Les banques systémiques soumises à une surcharge seront connues fin 2014
Elles seront finalement 29, une de plus qu’en juillet: 29 banques d’importance systémique au niveau mondial, qui devront supporter à compter du 1er janvier 2016 des contraintes en capital supplémentaires allant de 1% à 2,5% de ratio core tier one. Le Conseil de stabilité financière (FSB) en a publié la liste vendredi, au grand dam de ceux qui, comme en France, réclamaient l’anonymat. Mais il les classera par catégorie de surcharge en capital en novembre 2012 seulement. BNP Paribas, BPCE, le Crédit Agricole et la Société Générale figurent dans la liste côté français, ainsi que Dexia. En Europe, on retrouve Barclays, Commerzbank, Credit Suisse, Deutsche Bank, HSBC, ING, Lloyds, Nordea, RBS, Santander, UBS et UniCredit. Manquent donc à l’appel BBVA ou encore Intesa. Côté américain, tous les grands noms sont là: BoA, Bank of New York, Citi, Goldman Sachs, JPMorgan, Morgan Stanley et Wells Fargo. Quatre groupes représentent l’Asie: un seul chinois, Bank of China, et trois japonais, Mitsubishi UFJ, Mizuho et Sumitomo Mitsui.
La liste sera mise à jour chaque année en novembre. Et seules les banques présentes dans la «promotion 2014» devront supporter la surcharge en capital en 2016.
En revanche, les 29 noms dévoilés vendredi auront à respecter dès fin 2012 le deuxième volet de la supervision des G-SiFis: l’existence d’un plan de redressement ou de liquidation ordonnée en cas de crise. Le FSB - dont les banquiers centraux canadien et suisse Mark Carney et Philipp Hildebrand prennent respectivement la présidence et la vice-présidence - a publié le même jour ses recommandations définitives en la matière.
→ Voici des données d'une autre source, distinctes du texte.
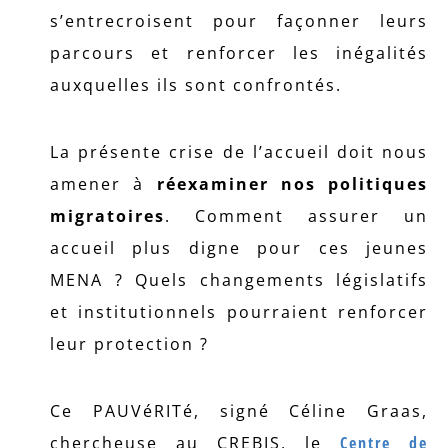
s’entrecroisent pour façonner leurs
parcours et renforcer les inégalités
auxquelles ils sont confrontés.
La présente crise de l’accueil doit nous
amener à
réexaminer nos politiques
migratoires
. Comment assurer un
accueil plus digne pour ces jeunes
MENA ? Quels changements législatifs
et institutionnels pourraient renforcer
leur protection ?
Ce PAUVéRITé, signé Céline Graas,
chercheuse au CREBIS, le
Centre de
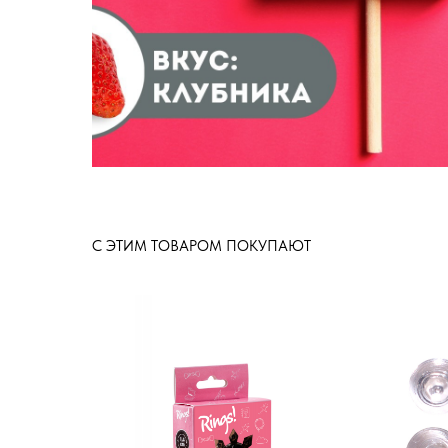
С ЭТИМ ТОВАРОМ ПОКУПАЮТ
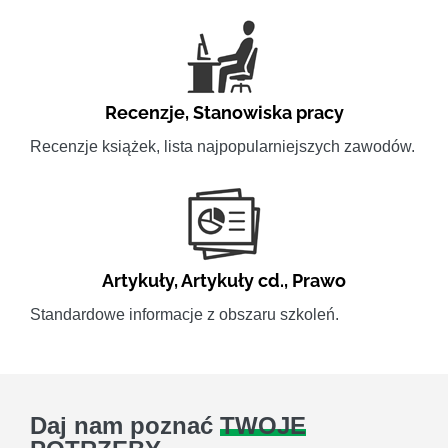
Recenzje
,
Stanowiska pracy
Recenzje książek, lista najpopularniejszych zawodów.
Artykuły
,
Artykuły cd.
,
Prawo
Standardowe informacje z obszaru szkoleń.
Daj nam poznać
TWOJE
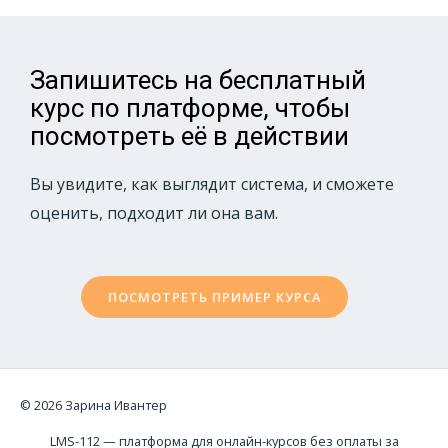
Запишитесь на бесплатный
курс по платформе, чтобы
посмотреть её в действии
Вы увидите, как выглядит система, и сможете
оценить, подходит ли она вам.
ПОСМОТРЕТЬ ПРИМЕР КУРСА
© 2026 Зарина Ивантер
LMS-112 — платформа для онлайн-курсов без оплаты за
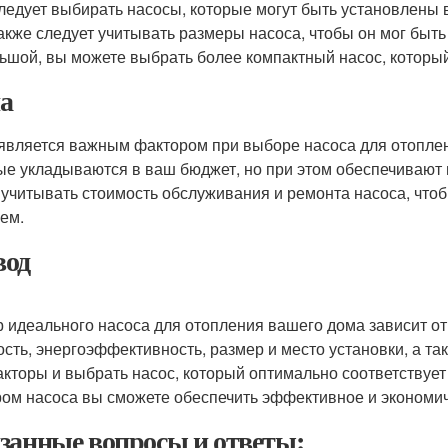
ледует выбирать насосы, которые могут быть установлены в
акже следует учитывать размеры насоса, чтобы он мог быть
ьшой, вы можете выбрать более компактный насос, который
а
является важным фактором при выборе насоса для отоплен
ые укладываются в ваш бюджет, но при этом обеспечивают 
 учитывать стоимость обслуживания и ремонта насоса, что
ем.
од
 идеального насоса для отопления вашего дома зависит от 
сть, энергоэффективность, размер и место установки, а та
акторы и выбрать насос, который оптимально соответствуе
ом насоса вы сможете обеспечить эффективное и экономи
занные вопросы и ответы:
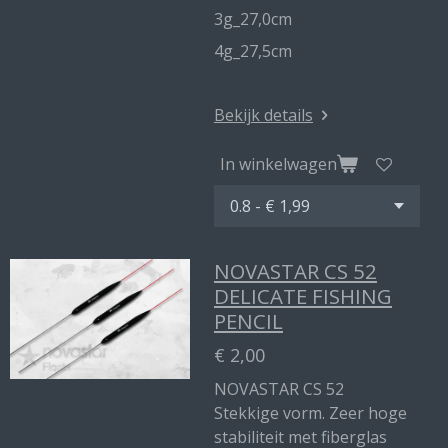
3g_27,0cm
4g_27,5cm
Bekijk details
In winkelwagen
NOVASTAR CS 52
DELICATE FISHING
PENCIL
€ 2,00
NOVASTAR CS 52
Stekkige vorm. Zeer hoge
stabiliteit met fiberglas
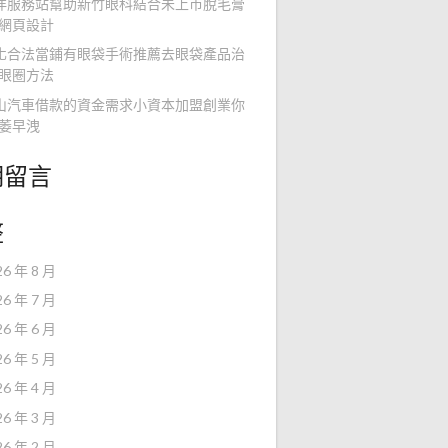
洋服務站幫助新竹眼科結合未上市脫毛膏
網頁設計
化合法當鋪有眼袋手術推薦去眼袋產品治
眼圈方法
山汽車借款的資金需求小資本加盟創業你
萎早洩
期留言
整
26 年 8 月
26 年 7 月
26 年 6 月
26 年 5 月
26 年 4 月
26 年 3 月
26 年 2 月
Chaque juridiction devra mettre en place un régime de résolution qui préserve le contribuable de pertes et met à contribution les actionnaires et créanciers «par ordre de séniorité» (L’Agefi Quotidien du 20 juillet).
Reste un troisième pilier pour circonscrire le risque des banques systémiques: l’amélioration des capacités de supervision. «Des systèmes informatiques inadaptés et l’architecture des données chez les SiFis pénalisent les pratiques de gestion des risques, telles que les tests de résistance, ainsi que le contrôle des superviseurs», note le FSB. Ces sujets, ainsi que le niveau de ressources des superviseurs, feront l’objet de rapports et de recommandations d’ici à fin 2012. Les grandes banques devront remédier à la situation pour début 2016.